Гюго монументален, как Гоголь, Достоевский, Чехов. Такие люди — сама сила природы. Они писали потому, что испытывали в этом потребность. Ближе всех к Гюго стоит, пожалуй, Лев Толстой, произведения которого столь же искренни. В своей искренности Толстой — гигант мировой литературы — пошел до конца. Меня потрясли не только его романы «Война и мир» и «Анна Каренина», но и его повести, такие, как «Смерть Ивана Ильича». В них писатель сумел проникнуть в самую глубину человеческого существа.

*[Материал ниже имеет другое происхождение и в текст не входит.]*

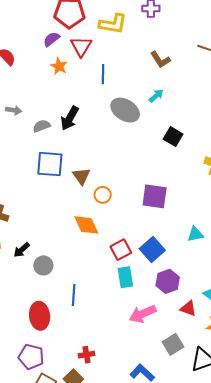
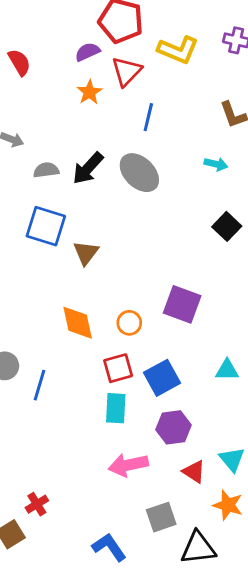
cyan arrow: (156, 96) -> (216, 164), turned 42
gray ellipse: (125, 110) -> (139, 173), moved
orange circle: (103, 195) -> (129, 323), moved
blue line: (74, 295) -> (40, 385), moved
red cross: (87, 355) -> (37, 504), turned -35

Виктор Гюго возвысился над своим веком. Подобно всем гениям, Гюго был создан из единой глыбы. И в наши дни читатели разных стран стремятся ближе узнать из его книг Францию, понять душу ее народа. Виктору Гюго я обязан тем, что твердо следую своим убеждениям и в 79 лет по-прежнему придерживаюсь тех же взглядов и питаю те же надежды, что в молодости. К сожалению, я не обладаю ни такой энергией, ни той силой, которые присущи гению Гюго. У нас, возможно, есть одна общая черта: глубокая любовь к «маленьким людям». Заслуга Виктора Гюго в том, что он понимал их, хотя и принадлежал к другой социальной среде.